• TASK MATERIAL:
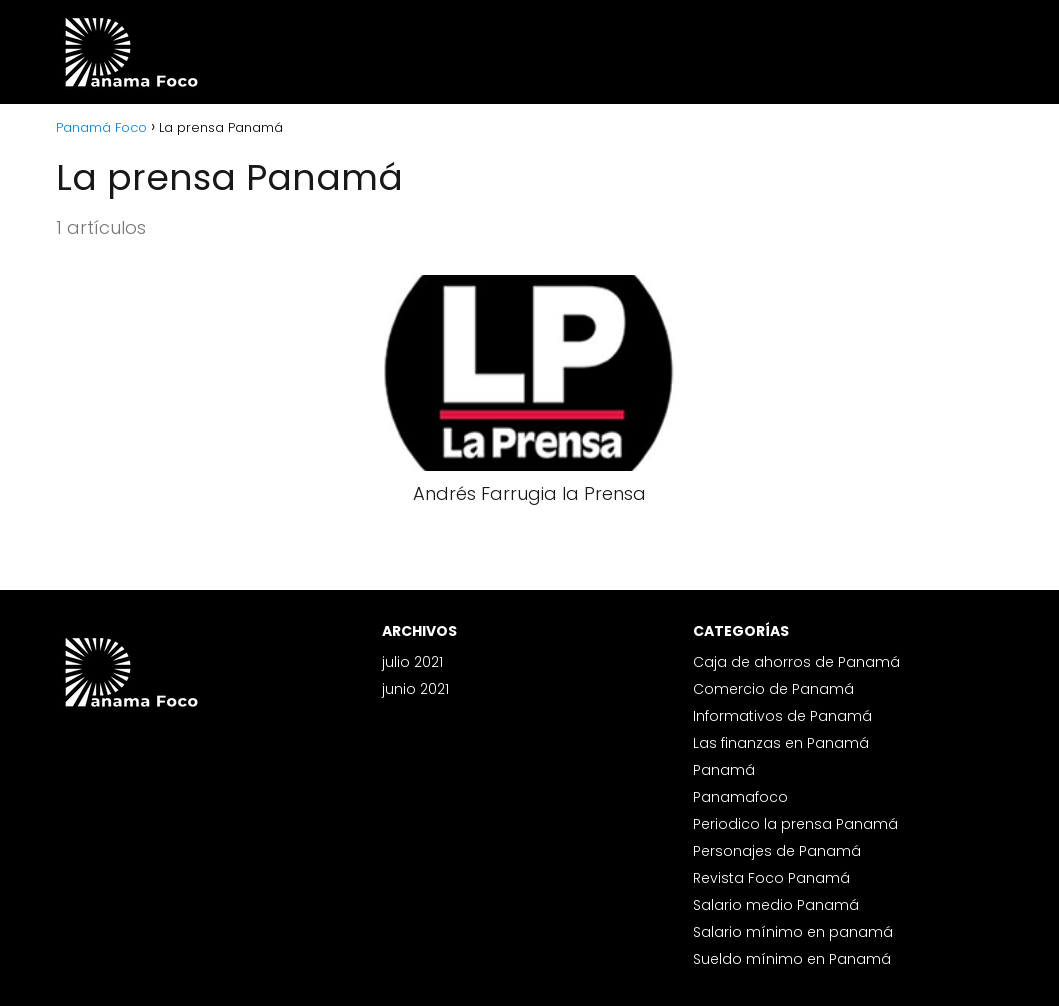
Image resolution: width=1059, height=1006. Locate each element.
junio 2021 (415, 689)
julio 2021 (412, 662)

* * *

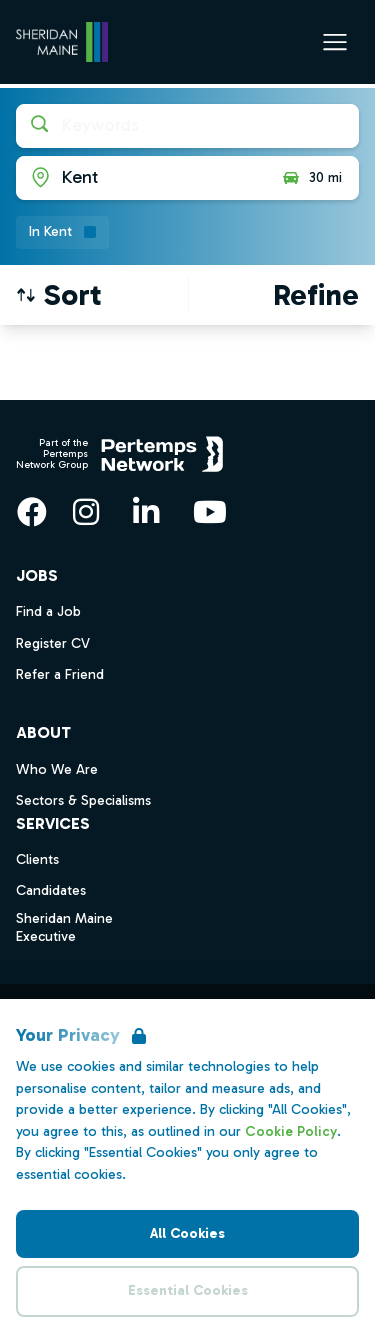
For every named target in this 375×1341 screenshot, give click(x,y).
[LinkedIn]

---

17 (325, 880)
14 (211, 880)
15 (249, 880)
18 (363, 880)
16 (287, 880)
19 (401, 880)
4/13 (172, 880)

• WORK INSTRUCTION: For this exercise, please output exactly the lines above starting at the line with "Image resolution: width=1059, height=1006." and ending at the line with "julio 2021 (412, 662)", ends included.

• TASK ANSWER:
Image resolution: width=1059, height=1006. Locate each element.
junio 2021 (415, 689)
julio 2021 (412, 662)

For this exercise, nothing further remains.